Your objective -
Word for word, the data below must be repeated in full; no picture is to be included.

(Stored data entries)
□ □ □ □ □ □ □
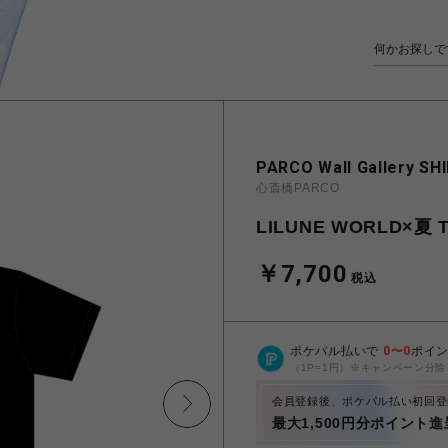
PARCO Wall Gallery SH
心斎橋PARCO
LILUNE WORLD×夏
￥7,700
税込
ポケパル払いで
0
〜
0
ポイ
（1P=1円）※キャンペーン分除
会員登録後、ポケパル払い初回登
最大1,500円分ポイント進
□ □ □ □ □ □ □
Written reply -
PARCO Wall Gallery SH
心斎橋PARCO
LILUNE WORLD×夏
￥7,700
税込
ポケパル払いで
0
〜
0
ポイ
（1P=1円）※キャンペーン分除
会員登録後、ポケパル払い初回登
最大1,500円分ポイント進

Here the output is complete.